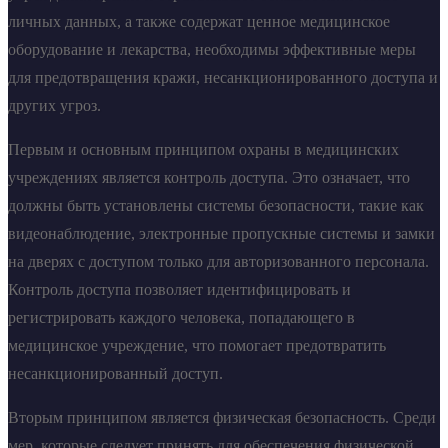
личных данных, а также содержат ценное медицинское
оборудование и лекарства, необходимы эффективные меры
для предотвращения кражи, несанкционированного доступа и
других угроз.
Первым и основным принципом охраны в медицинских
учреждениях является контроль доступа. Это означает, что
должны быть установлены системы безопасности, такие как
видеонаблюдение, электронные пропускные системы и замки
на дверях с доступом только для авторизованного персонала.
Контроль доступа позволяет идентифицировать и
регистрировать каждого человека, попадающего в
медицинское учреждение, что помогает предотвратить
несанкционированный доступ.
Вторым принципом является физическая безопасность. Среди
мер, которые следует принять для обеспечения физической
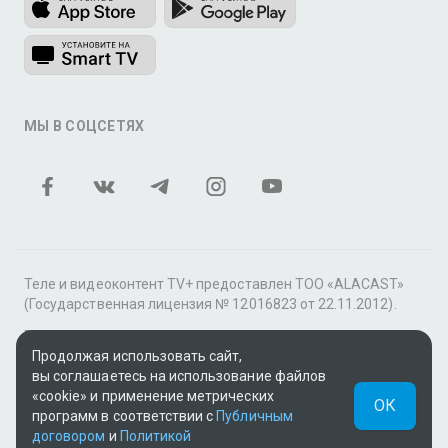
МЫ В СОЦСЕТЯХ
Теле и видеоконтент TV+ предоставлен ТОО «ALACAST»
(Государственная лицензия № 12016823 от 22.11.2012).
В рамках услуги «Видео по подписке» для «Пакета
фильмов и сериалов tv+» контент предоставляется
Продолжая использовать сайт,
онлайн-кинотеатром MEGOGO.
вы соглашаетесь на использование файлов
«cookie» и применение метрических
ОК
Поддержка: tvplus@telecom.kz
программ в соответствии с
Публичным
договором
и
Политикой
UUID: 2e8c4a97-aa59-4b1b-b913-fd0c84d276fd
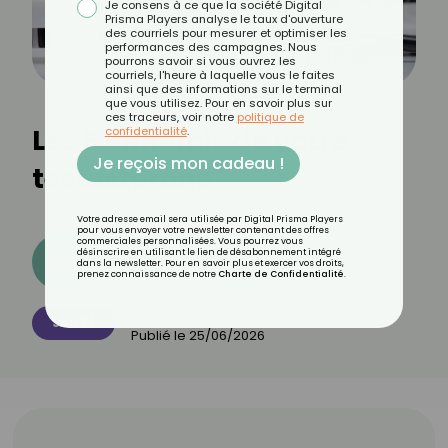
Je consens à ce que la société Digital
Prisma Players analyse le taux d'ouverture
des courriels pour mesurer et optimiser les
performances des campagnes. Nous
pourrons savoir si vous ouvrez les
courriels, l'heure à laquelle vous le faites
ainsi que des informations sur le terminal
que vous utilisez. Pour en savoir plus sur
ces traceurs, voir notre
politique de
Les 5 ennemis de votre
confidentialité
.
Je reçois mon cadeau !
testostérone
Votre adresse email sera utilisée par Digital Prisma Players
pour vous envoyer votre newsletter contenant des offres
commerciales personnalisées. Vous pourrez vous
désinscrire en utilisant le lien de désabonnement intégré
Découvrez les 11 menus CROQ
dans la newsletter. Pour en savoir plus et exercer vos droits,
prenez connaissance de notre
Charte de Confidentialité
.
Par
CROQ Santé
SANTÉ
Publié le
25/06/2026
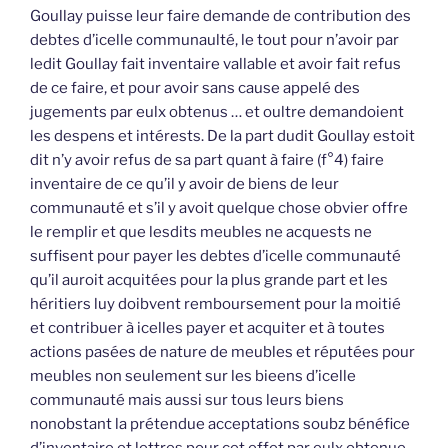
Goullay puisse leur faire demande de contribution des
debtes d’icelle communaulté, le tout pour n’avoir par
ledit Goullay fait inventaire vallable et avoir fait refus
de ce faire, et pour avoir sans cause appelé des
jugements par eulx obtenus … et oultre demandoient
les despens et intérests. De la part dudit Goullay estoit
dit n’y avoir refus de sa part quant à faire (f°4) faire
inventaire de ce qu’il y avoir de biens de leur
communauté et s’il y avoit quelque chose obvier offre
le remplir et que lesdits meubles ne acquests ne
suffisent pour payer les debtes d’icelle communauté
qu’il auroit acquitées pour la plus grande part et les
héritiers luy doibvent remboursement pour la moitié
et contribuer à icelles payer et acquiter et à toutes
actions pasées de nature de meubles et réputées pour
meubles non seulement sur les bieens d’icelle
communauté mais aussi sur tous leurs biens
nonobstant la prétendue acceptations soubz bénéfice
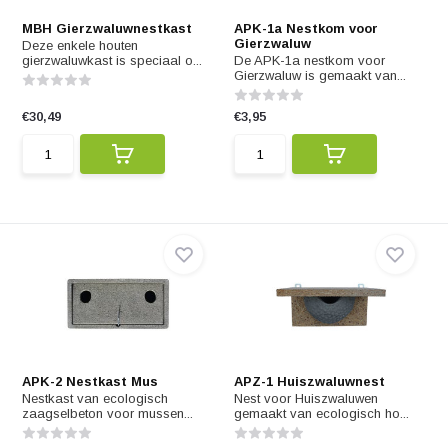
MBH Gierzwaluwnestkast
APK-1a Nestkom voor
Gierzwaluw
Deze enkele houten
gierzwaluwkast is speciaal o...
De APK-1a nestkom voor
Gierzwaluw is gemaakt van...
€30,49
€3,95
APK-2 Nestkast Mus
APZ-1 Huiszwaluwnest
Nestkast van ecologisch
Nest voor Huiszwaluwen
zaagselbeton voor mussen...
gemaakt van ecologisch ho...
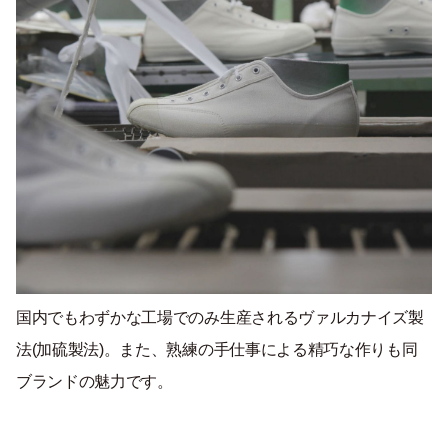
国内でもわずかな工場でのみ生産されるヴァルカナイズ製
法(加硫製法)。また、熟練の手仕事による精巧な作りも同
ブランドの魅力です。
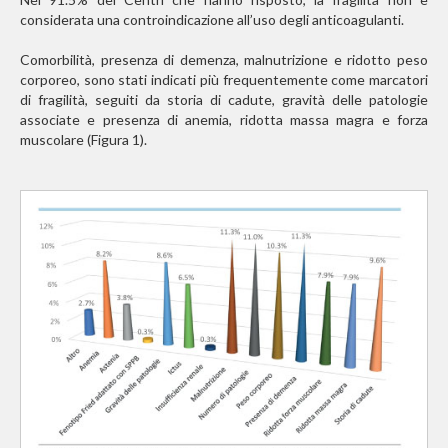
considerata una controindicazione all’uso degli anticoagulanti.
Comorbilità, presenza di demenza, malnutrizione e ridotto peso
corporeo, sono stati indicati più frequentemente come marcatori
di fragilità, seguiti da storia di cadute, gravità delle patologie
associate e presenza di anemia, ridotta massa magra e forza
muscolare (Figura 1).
────────────────────────────────────────
Once the line containing "учреждениях является контроль" has been copied, stop; everything from the first line of the data up to it must be copied exactly, without pictures.

### [ANSWER AREA]
личных данных, а также содержат ценное медицинское
оборудование и лекарства, необходимы эффективные меры
для предотвращения кражи, несанкционированного доступа и
других угроз.
Первым и основным принципом охраны в медицинских
учреждениях является контроль доступа. Это означает, что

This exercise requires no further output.